Since mortgage lenders offer different terms and rates, we recommend applying for several loans to compare offers. These offers usually include details such as the amount of mortgage loan you qualify for and the interest rate. However, these numbers might change after you officially apply and the bank and lender gain insight into your finances.

3.    Perform Soft Credit Check

Loan QualificationPre-loan qualification should not impact your credit score. After submitting your form, lenders will perform a soft credit check to decide if you are creditworthy. Keep in mind that this doesn’t appear on your credit report. You should pre-qualify with multiple mortgage lenders and banks to find the best loan option for your need. After pre-qualification, if you decide to apply for the loan, the lender or bank will review and verify your financial history and undergo a hard credit check.

4.    Find Out If You’re Approved

Your credit score is one of the most important elements your potential lender will consider. Due to this reason, building a strong credit history will increase your likelihood of pre-loan qualification. To build a strong credit history, you need to keep your balances low, pay your bills on time, and complete your credit card balance payment each month to keep the debt low.

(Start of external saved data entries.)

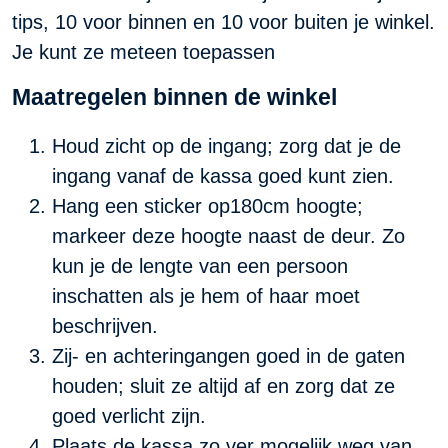
tips, 10 voor binnen en 10 voor buiten je winkel.
Je kunt ze meteen toepassen
Maatregelen binnen de winkel
Houd zicht op de ingang; zorg dat je de
ingang vanaf de kassa goed kunt zien.
Hang een sticker op180cm hoogte;
markeer deze hoogte naast de deur. Zo
kun je de lengte van een persoon
inschatten als je hem of haar moet
beschrijven.
Zij- en achteringangen goed in de gaten
houden; sluit ze altijd af en zorg dat ze
goed verlicht zijn.
Plaats de kassa zo ver mogelijk weg van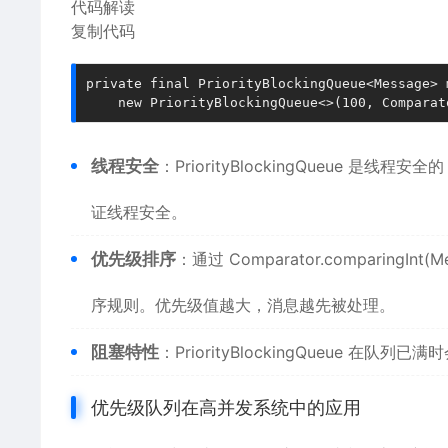
代码解读
复制代码
private
final
 PriorityBlockingQueue<Message> 
new
PriorityBlockingQueue
<>(
100
, Comparat
线程安全
：PriorityBlockingQueue
证线程安全。
优先级排序
：通过 Comparator.comparingInt
序规则。优先级值越大，消息越先被处理。
阻塞特性
：PriorityBlockingQueue
优先级队列在高并发系统中的应用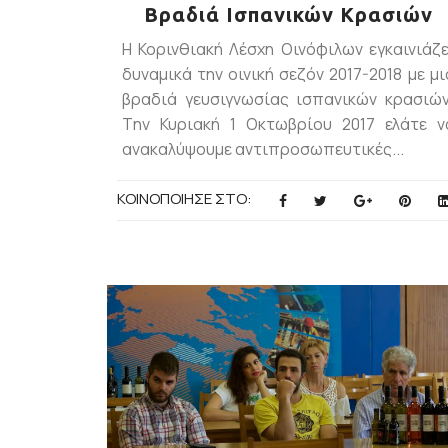
Βραδιά Ισπανικών Κρασιών
H Koρινθιακή Λέσχη Οινόφιλων εγκαινιάζε
δυναμικά την οινική σεζόν 2017-2018 με μι
βραδιά γευσιγνωσίας ισπανικών κρασιών
Tην Κυριακή 1 Οκτωβρίου 2017 ελάτε ν
ανακαλύψουμε αντιπροσωπευτικές...
ΚΟΙΝΟΠΟΙΗΣΕ ΣΤΟ:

You can also consider getting a secured personal loan, which needs you to drop collateral such as a savings account or car to guarantee the loan. Generally, you can easily get approved for a secured loan. However, if you fail to make payments, you could lose your collateral. Most mortgage lenders offer co-signed or joint loans, which let you add another person with better credit to your mortgage loan application, which increases your chances of getting approved.

5.    Formally Apply

Once you submit your pre-loan qualification form, you should be able to view potential loan terms within a few minutes. If you are satisfied with the amount, repayment term, and rate, you are ready to formally apply for a loan. This process generally involves submitting your financial documents such as bank statements, recent tax returns, etc., which the mortgage lender or bank uses to verify your financial information during pre-qualification.

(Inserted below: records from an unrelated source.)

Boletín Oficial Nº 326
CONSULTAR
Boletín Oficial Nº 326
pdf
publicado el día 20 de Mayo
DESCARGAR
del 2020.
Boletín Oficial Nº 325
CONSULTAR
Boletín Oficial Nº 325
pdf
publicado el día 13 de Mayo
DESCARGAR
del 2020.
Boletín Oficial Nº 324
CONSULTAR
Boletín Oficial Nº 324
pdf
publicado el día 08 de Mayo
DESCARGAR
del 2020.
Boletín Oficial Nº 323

After completing your application, the mortgage lender will do a hard credit check. If your loan application is approved, some mortgage lenders can fund the loan as quickly as the next business day, sending the money into a savings or checking account of your choice.

However, if your loan application is denied, you will get an adverse action letter or notice. This will include details about the credit agency that delivered the report, the reasons why your application was denied, and factors that contribute to your current score.

Conclusion

The process of getting approved for a mortgage is long and complex, getting started with pre-loan qualification. If you are ready to purchase your dream home, getting pre-qualified is a vital step to take. It gives you a clear idea of your budget when shopping for a house, and it will prepare you to make an offer when you come across your future home. Following the five steps above, the process of getting pre-qualified for a loan should be an easy and painless process to get started on a successful homebuying journey.